▶ **What is required**: No pictures belong in the copy, but every line of the material below must be reproduced exactly.

▶ **Data extracts**:
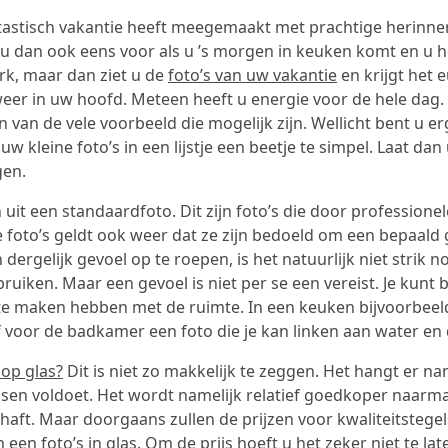
ntastisch vakantie heeft meegemaakt met prachtige herinner
t u dan ook eens voor als u ’s morgen in keuken komt en u 
rk, maar dan ziet u de
foto’s van uw vakantie
en krijgt het 
weer in uw hoofd. Meteen heeft u energie voor de hele dag. 
 van de vele voorbeeld die mogelijk zijn. Wellicht bent u e
uw kleine foto’s in een lijstje een beetje te simpel. Laat da
gen.
uit een standaardfoto. Dit zijn foto’s die door professionel
 foto’s geldt ook weer dat ze zijn bedoeld om een bepaald 
ergelijk gevoel op te roepen, is het natuurlijk niet strik 
bruiken. Maar een gevoel is niet per se een vereist. Je kunt
e te maken hebben met de ruimte. In een keuken bijvoorbee
 voor de badkamer een foto die je kan linken aan water en 
 op glas?
Dit is niet zo makkelijk te zeggen. Het hangt er na
en voldoet. Het wordt namelijk relatief goedkoper naarma
aft. Maar doorgaans zullen de prijzen voor kwaliteitstegels
een foto’s in glas. Om de prijs hoeft u het zeker niet te lat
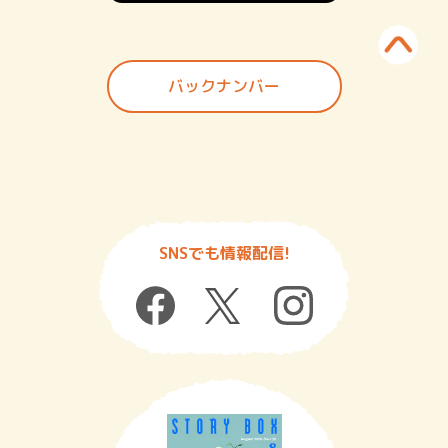
バックナンバー
SNSでも情報配信!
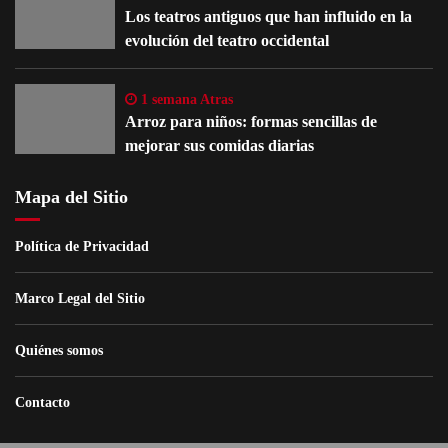
Los teatros antiguos que han influido en la
evolución del teatro occidental
1 semana Atras
Arroz para niños: formas sencillas de
mejorar sus comidas diarias
Mapa del Sitio
Política de Privacidad
Marco Legal del Sitio
Quiénes somos
Contacto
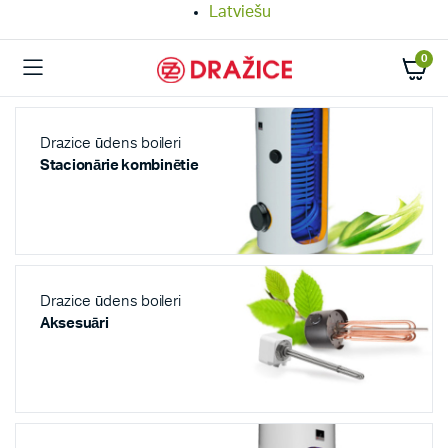
Latviešu
0
Drazice ūdens boileri
Stacionārie kombinētie
Drazice ūdens boileri
Aksesuāri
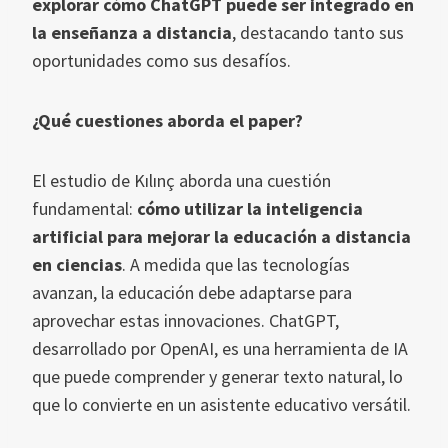
explorar cómo ChatGPT puede ser integrado en
la enseñanza a distancia
, destacando tanto sus
oportunidades como sus desafíos.
¿Qué cuestiones aborda el paper?
El estudio de Kılınç aborda una cuestión
fundamental:
cómo utilizar la inteligencia
artificial para mejorar la educación a distancia
en ciencias
. A medida que las tecnologías
avanzan, la educación debe adaptarse para
aprovechar estas innovaciones. ChatGPT,
desarrollado por OpenAI, es una herramienta de IA
que puede comprender y generar texto natural, lo
que lo convierte en un asistente educativo versátil.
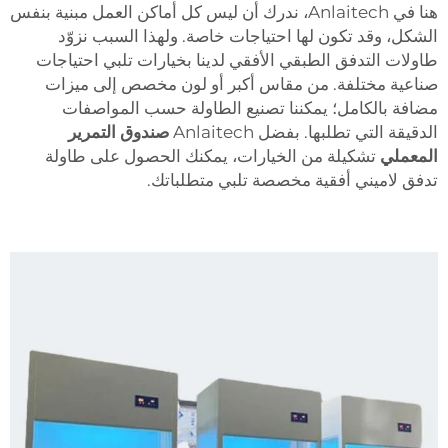
هنا في Anlaitech، ندرك أن ليس كل أماكن العمل مبنية بنفس
الشكل، وقد تكون لها احتياجات خاصة. ولهذا السبب نزوّد
طاولات التدفق الطبقي الأفقي لدينا بخيارات تلبي احتياجات
صناعية مختلفة. من مقاس أكبر أو لون مخصص إلى ميزات
مضافة بالكامل؛ يمكننا تصنيع الطاولة حسب المواصفات
الدقيقة التي تطلبها. بفضل Anlaitech
صندوق التمرير
المعملي
تشكيلة من الخيارات، يمكنك الحصول على طاولة
تدفق لاميني أفقية مخصصة تلبي متطلباتك.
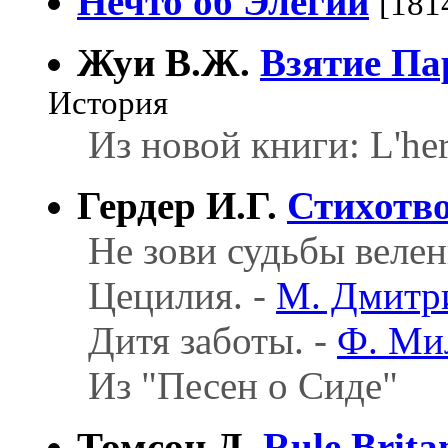
Нечто об Элегии
[181
Жуи В.Ж.
Взятие П
История
Из новой книги: L'her
Гердер И.Г.
Стихотв
Не зови судьбы велен
Цецилия. -
М. Дмитр
Дитя заботы. -
Ф. Ми
Из "Песен о Сиде"
Томсон Д.
Rule Brita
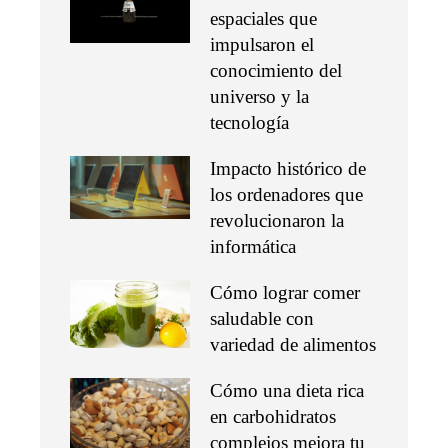
espaciales que
impulsaron el
conocimiento del
universo y la
tecnología
Impacto histórico de
los ordenadores que
revolucionaron la
informática
Cómo lograr comer
saludable con
variedad de alimentos
Cómo una dieta rica
en carbohidratos
complejos mejora tu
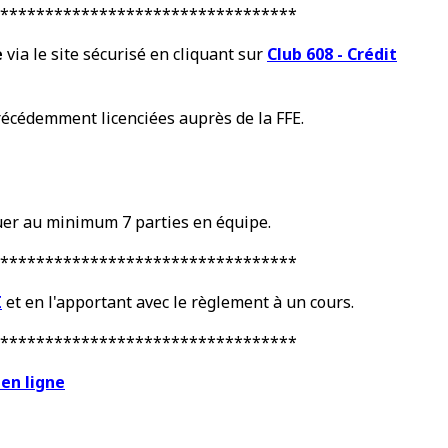
*********************************
e
via le site s
é
curis
é
en cliquant sur
Club 608 - Crédit
 précédemment licenciées auprès de la FFE.
ouer au minimum 7 parties en équipe.
*********************************
I
et en l'apportant avec le règlement à un cours.
*********************************
 en ligne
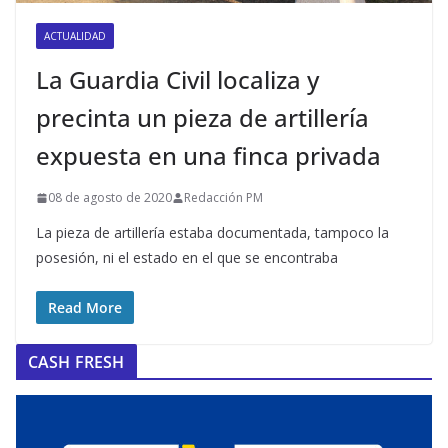
ACTUALIDAD
La Guardia Civil localiza y
precinta un pieza de artillería
expuesta en una finca privada
08 de agosto de 2020
Redacción PM
La pieza de artillería estaba documentada, tampoco la
posesión, ni el estado en el que se encontraba
Read More
CASH FRESH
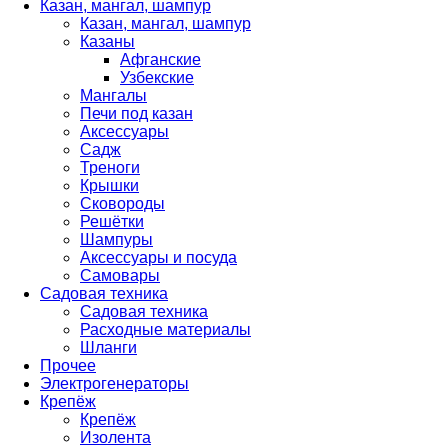
Казан, мангал, шампур
Казан, мангал, шампур
Казаны
Афганские
Узбекские
Мангалы
Печи под казан
Аксессуары
Садж
Треноги
Крышки
Сковороды
Решётки
Шампуры
Аксессуары и посуда
Самовары
Садовая техника
Садовая техника
Расходные материалы
Шланги
Прочее
Электрогенераторы
Крепёж
Крепёж
Изолента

▶ **Task solution**:
ntastisch vakantie heeft meegemaakt met prachtige herinner
t u dan ook eens voor als u ’s morgen in keuken komt en u 
rk, maar dan ziet u de
foto’s van uw vakantie
en krijgt het 
weer in uw hoofd. Meteen heeft u energie voor de hele dag. 
 van de vele voorbeeld die mogelijk zijn. Wellicht bent u e
uw kleine foto’s in een lijstje een beetje te simpel. Laat da
gen.
uit een standaardfoto. Dit zijn foto’s die door professionel
 foto’s geldt ook weer dat ze zijn bedoeld om een bepaald 
ergelijk gevoel op te roepen, is het natuurlijk niet strik 
bruiken. Maar een gevoel is niet per se een vereist. Je kunt
e te maken hebben met de ruimte. In een keuken bijvoorbee
 voor de badkamer een foto die je kan linken aan water en 
 op glas?
Dit is niet zo makkelijk te zeggen. Het hangt er na
en voldoet. Het wordt namelijk relatief goedkoper naarma
aft. Maar doorgaans zullen de prijzen voor kwaliteitstegels
een foto’s in glas. Om de prijs hoeft u het zeker niet te lat
バックナンバー
SNSでも情報配信!
Los teatros antiguos que han influido en la
evolución del teatro occidental
1 semana Atras
Arroz para niños: formas sencillas de
mejorar sus comidas diarias
Mapa del Sitio
Política de Privacidad
Marco Legal del Sitio
Quiénes somos
Contacto
Latviešu
0
Drazice ūdens boileri
Stacionārie kombinētie
Drazice ūdens boileri
Aksesuāri
explorar cómo ChatGPT puede ser integrado en
la enseñanza a distancia
, destacando tanto sus
oportunidades como sus desafíos.
¿Qué cuestiones aborda el paper?
El estudio de Kılınç aborda una cuestión
fundamental:
cómo utilizar la inteligencia
artificial para mejorar la educación a distancia
en ciencias
. A medida que las tecnologías
avanzan, la educación debe adaptarse para
aprovechar estas innovaciones. ChatGPT,
desarrollado por OpenAI, es una herramienta de IA
que puede comprender y generar texto natural, lo
que lo convierte en un asistente educativo versátil.
هنا في Anlaitech، ندرك أن ليس كل أماكن العمل مبنية بنفس
الشكل، وقد تكون لها احتياجات خاصة. ولهذا السبب نزوّد
طاولات التدفق الطبقي الأفقي لدينا بخيارات تلبي احتياجات
صناعية مختلفة. من مقاس أكبر أو لون مخصص إلى ميزات
مضافة بالكامل؛ يمكننا تصنيع الطاولة حسب المواصفات
الدقيقة التي تطلبها. بفضل Anlaitech
صندوق التمرير
المعملي
تشكيلة من الخيارات، يمكنك الحصول على طاولة
تدفق لاميني أفقية مخصصة تلبي متطلباتك.
Нечто об Элегии
[181
Жуи В.Ж.
Взятие П
История
Из новой книги: L'her
Гердер И.Г.
Стихотв
Не зови судьбы велен
Цецилия. -
М. Дмитр
Дитя заботы. -
Ф. Ми
Из "Песен о Сиде"
Томсон Д.
Rule Brita
espaciales que
impulsaron el
conocimiento del
universo y la
tecnología
Impacto histórico de
los ordenadores que
revolucionaron la
informática
Cómo lograr comer
saludable con
variedad de alimentos
Cómo una dieta rica
en carbohidratos
complejos mejora tu
*********************************
e
via le site s
é
curis
é
en cliquant sur
Club 608 - Crédit
 précédemment licenciées auprès de la FFE.
ouer au minimum 7 parties en équipe.
*********************************
I
et en l'apportant avec le règlement à un cours.
*********************************
 en ligne
ACTUALIDAD
La Guardia Civil localiza y
precinta un pieza de artillería
expuesta en una finca privada
08 de agosto de 2020
Redacción PM
La pieza de artillería estaba documentada, tampoco la
posesión, ni el estado en el que se encontraba
Read More
CASH FRESH
Казан, мангал, шампур
Казан, мангал, шампур
Казаны
Афганские
Узбекские
Мангалы
Печи под казан
Аксессуары
Садж
Треноги
Крышки
Сковороды
Решётки
Шампуры
Аксессуары и посуда
Самовары
Садовая техника
Садовая техника
Расходные материалы
Шланги
Прочее
Электрогенераторы
Крепёж
Крепёж
Изолента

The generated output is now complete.